Half of SW has no problem with snooping their SO's phone - then justifying it with "Well, if I hadn't done it, I wouldn't have found his/her other man/woman".
Zeusdelight · 61-69, M
@HootyTheNightOwl The problem in this situation is not snooping their phone, that is simply a symptom of the problem that started a long time before in the relationship.
@Zeusdelight Yeah... Like "Why are you even in a relationship with them if you trust them so little"???

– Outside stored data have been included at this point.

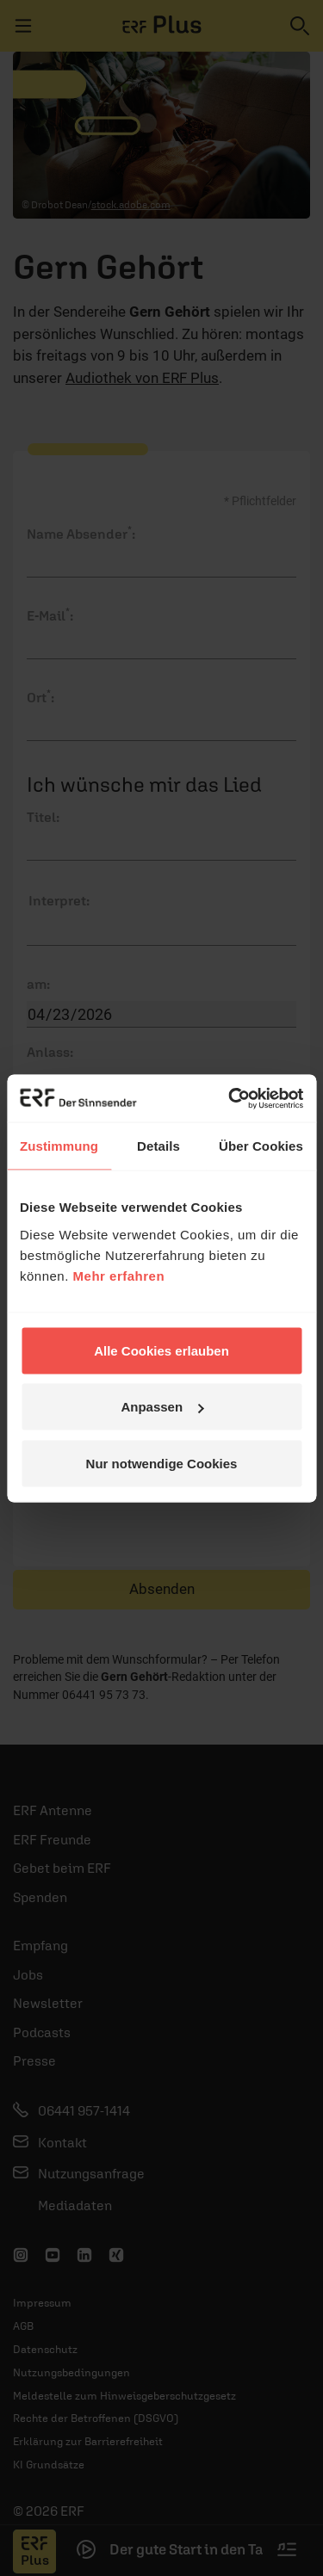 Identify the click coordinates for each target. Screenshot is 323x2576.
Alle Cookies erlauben (161, 1350)
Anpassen (162, 1406)
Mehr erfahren (119, 1275)
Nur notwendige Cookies (162, 1462)
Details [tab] (158, 1146)
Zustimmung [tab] (59, 1146)
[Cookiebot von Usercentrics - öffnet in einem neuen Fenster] (230, 1098)
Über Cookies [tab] (261, 1146) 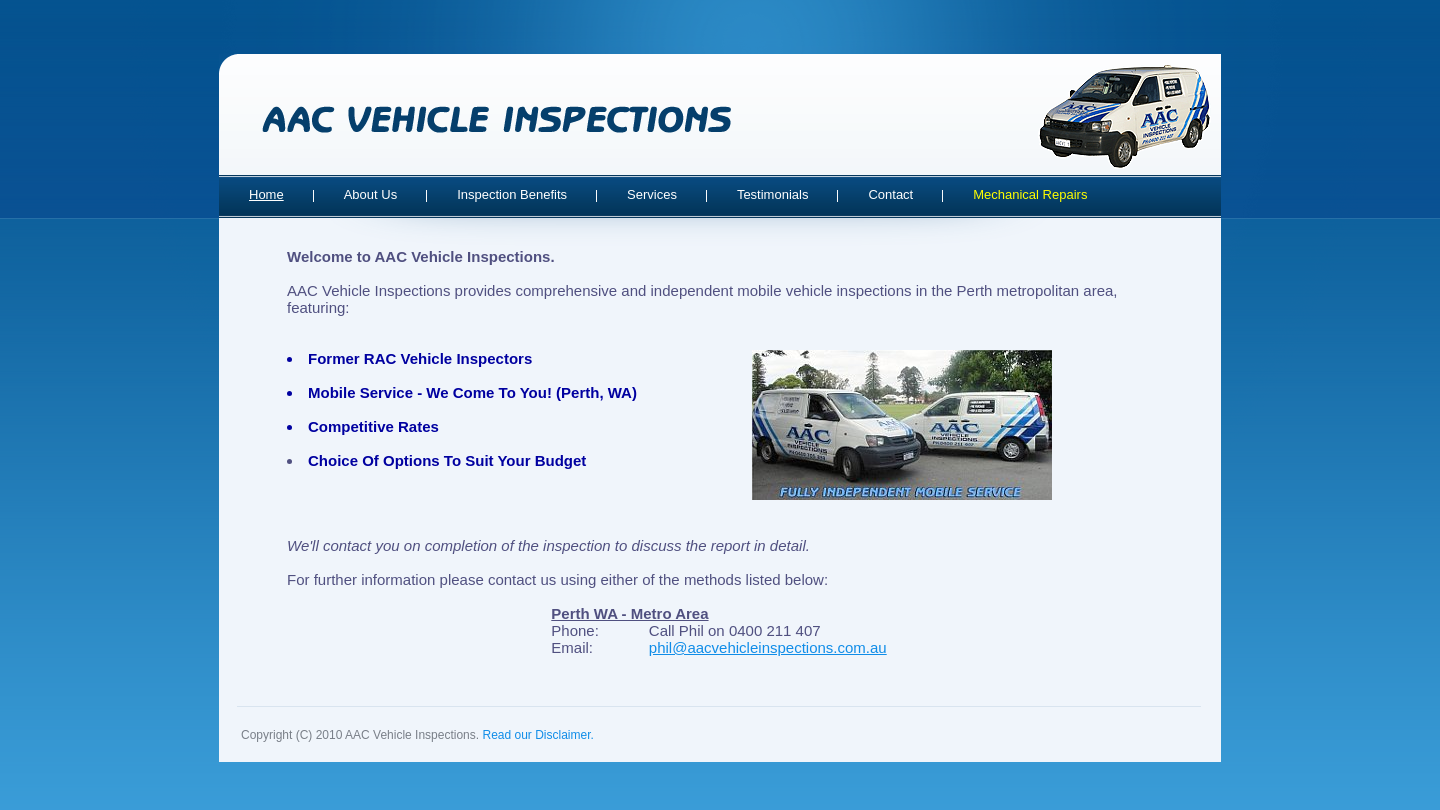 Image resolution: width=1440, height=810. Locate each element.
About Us (370, 194)
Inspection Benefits (512, 194)
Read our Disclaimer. (537, 735)
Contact (890, 194)
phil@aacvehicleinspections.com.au (768, 647)
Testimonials (773, 194)
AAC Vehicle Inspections (496, 119)
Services (652, 194)
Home (266, 194) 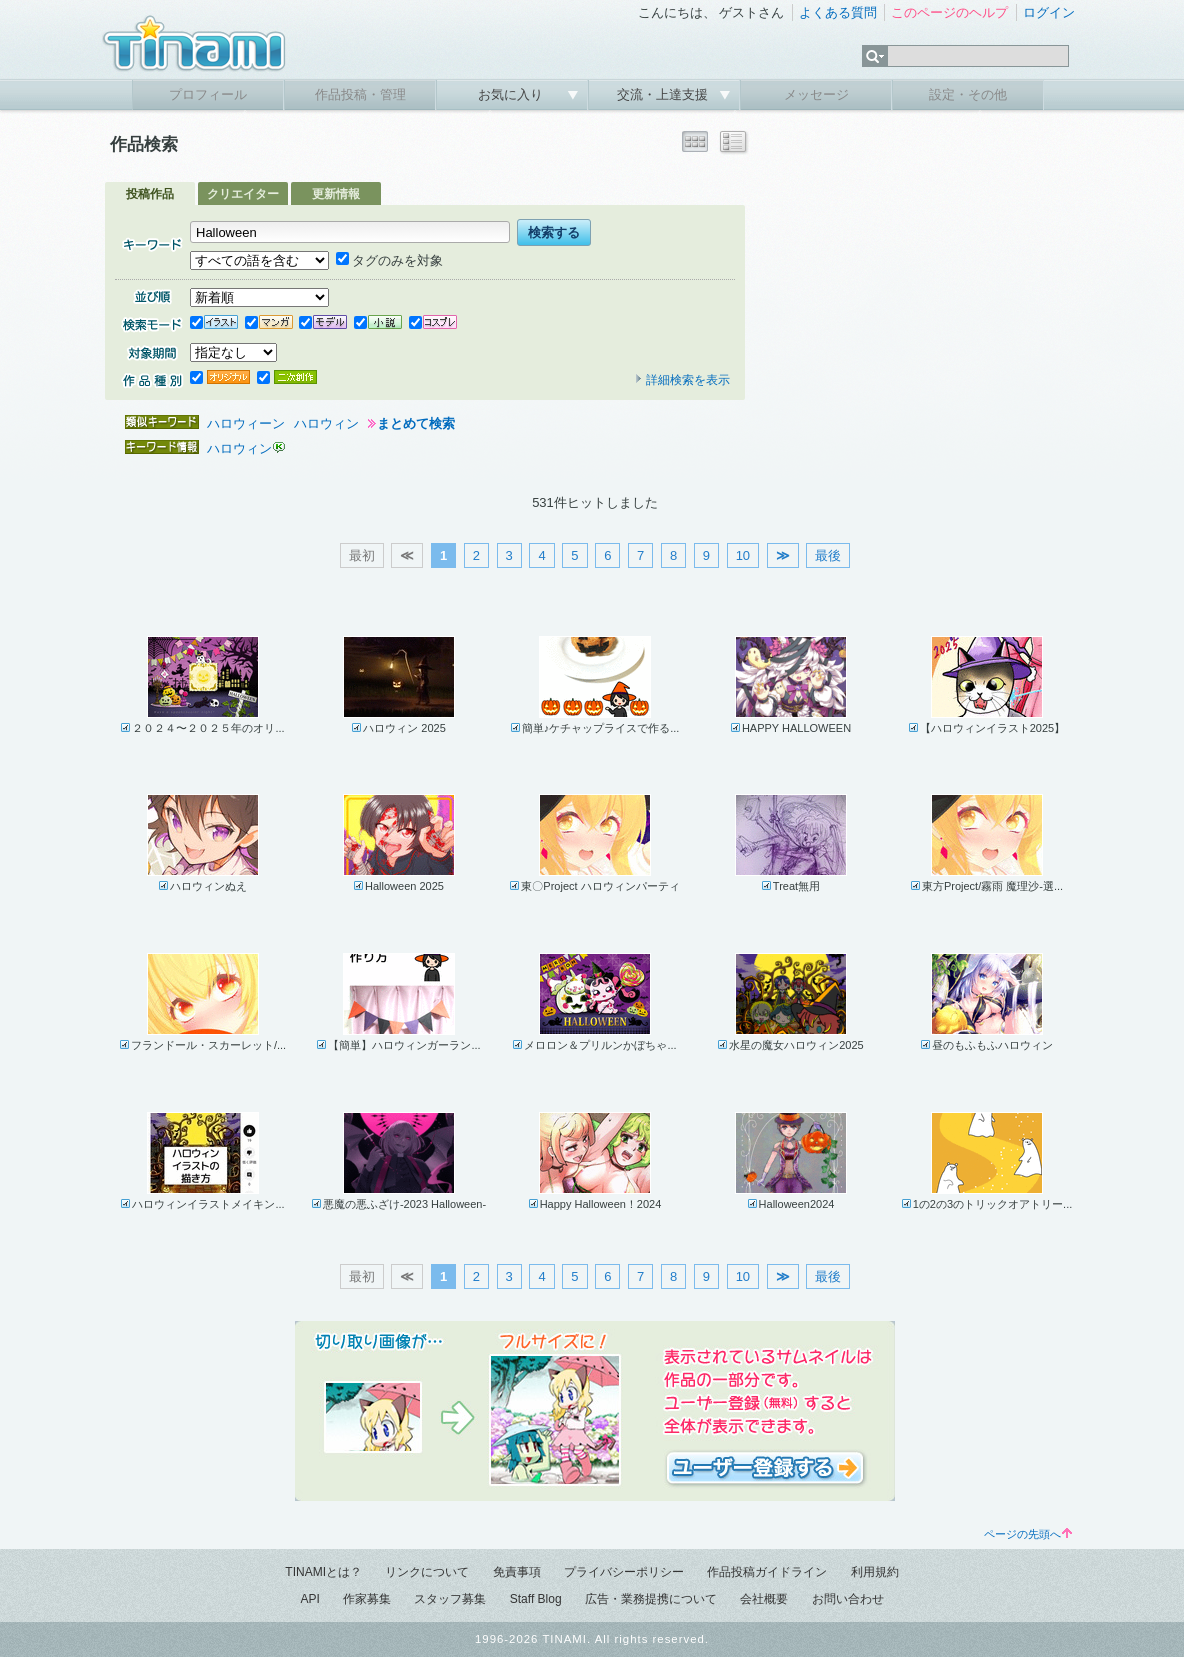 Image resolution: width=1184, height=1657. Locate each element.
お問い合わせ (848, 1599)
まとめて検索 (416, 423)
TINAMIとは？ (323, 1572)
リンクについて (427, 1572)
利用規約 (875, 1572)
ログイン (1049, 12)
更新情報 (336, 194)
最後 (828, 555)
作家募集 (367, 1599)
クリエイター (243, 194)
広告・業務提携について (651, 1599)
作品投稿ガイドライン (767, 1572)
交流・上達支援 (664, 94)
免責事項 (517, 1572)
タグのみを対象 (389, 260)
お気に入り (512, 94)
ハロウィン (326, 423)
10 (743, 555)
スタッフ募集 (450, 1599)
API (309, 1599)
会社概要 (764, 1599)
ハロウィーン (246, 423)
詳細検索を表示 (682, 380)
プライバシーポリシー (624, 1572)
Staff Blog (536, 1599)
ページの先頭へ (1028, 1534)
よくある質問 (838, 12) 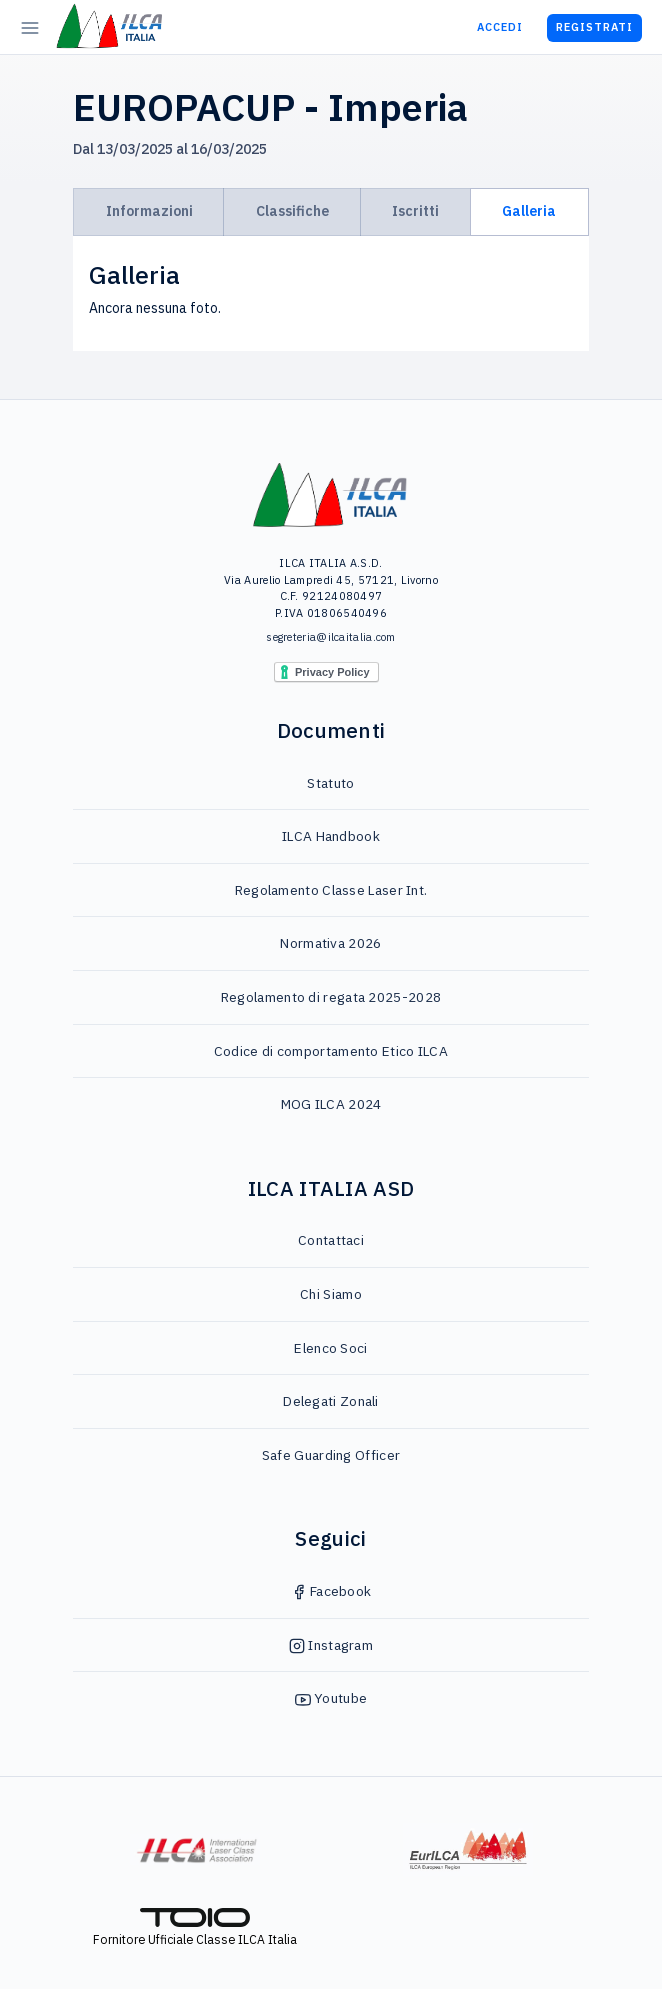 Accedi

PaleandPolluted · 36-40, F
I was lovebombed. Only had to go quiet for a bit and he complained i hated him. This guy is nowhere to be seen these days. Not a word for almost 2 weeks.
horse1968 · 56-60, M
Most women go thru that ....im.kool you do your thing. I do mine .as long as both party respect each other space....
Osogris · 56-60, M
If a guy you’re dating is interested would you answer detailed questions about your past?
SW-User
I got out of a situation like that last year.
Fieona · 36-40, F
@SW-User Hope you are better now
Richard65 · M
Most women...? 🤔
novaguy2u · 70-79, M
Yep, lots of red flags there.
Bad experience?
LordShadowfire · 46-50, M
YES! Everyone needs to see this. And it's not just guys who act like this in a relationship, either. This is a classic abuse pattern, and people mistake it for true love so often!